Reporter's Notebook: Sleep space attracts range of players

Despite dwindling reimbursement and documentation hassles for Medicare and some commercial payers, when it comes to the sleep market, it seems like everyone wants a piece of the pie, say providers.

Provider Lisa Feierstein was “shocked” recently to learn that the National Sleep Foundation, a non-profit organization dedicated to improving sleep health and safety, has launched nsf.patientsleepsupplies.com, an online one-stop shop for CPAP machines, masks and accessories, as well as specialty products for insomnia and other sleep conditions.

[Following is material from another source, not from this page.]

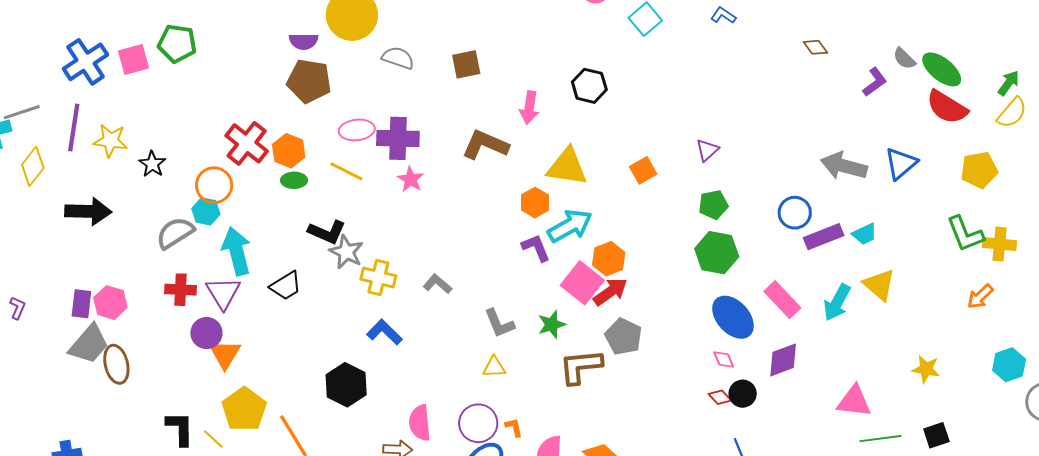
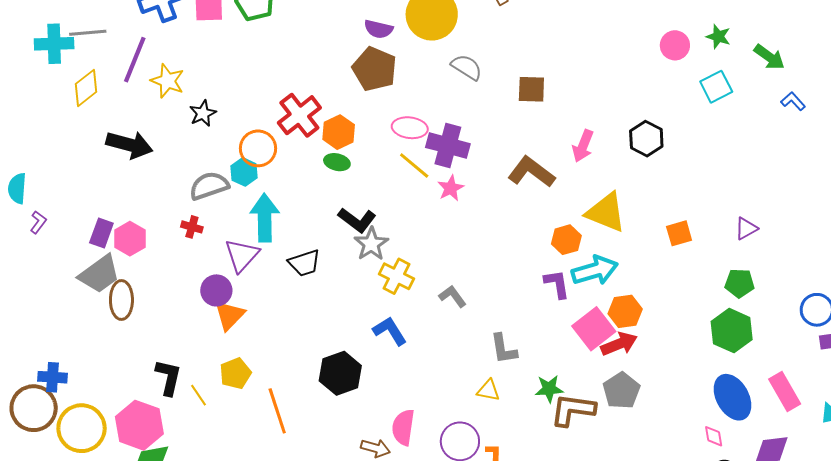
yellow line: (346, 171) -> (414, 166), moved
red cross: (180, 290) -> (192, 227), moved, size x0.7
green star: (552, 324) -> (549, 389), moved
yellow pentagon: (244, 409) -> (235, 373), size x0.7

“It seems so inappropriate,” said Feierstein, president and co-founder of Raleigh, N.C.-based Active Healthcare. “If their mission is to impart non-partial information about a disease state, then it doesn't seem true to the mission to then profit on selling the equipment that's used to treat the disease state.”

NSF declined to comment.

For provider Robyn Parrott, it's dentists who, in recent weeks, have stepped up their efforts to attract sleep patients, she says.

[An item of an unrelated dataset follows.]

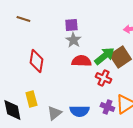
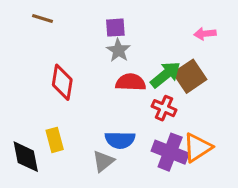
purple cross: (107, 107) -> (170, 152), size x1.6
blue semicircle: (79, 111) -> (120, 140), moved
gray triangle: (54, 113) -> (103, 161), moved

“I am getting advertisements, coupons, newspapers—it's crazy,” said Parrott, president of Detroit, Mich.-based Sleep Solutions. “I don't know if they are being monitored. If the patient is positive for sleep apnea, are they just charging them for an oral appliance vs. trying them on the CPAP?”

Of course, what presents a hot market today can turn cold tomorrow, say providers.

“We are seeing the physicians and the sleep labs that got into CPAP now trying to get out,” said Wayne Sale, president of Health First in Richmond, Va. “Now, they are trying to sneak into home sleep testing. It's an evolutionary process.”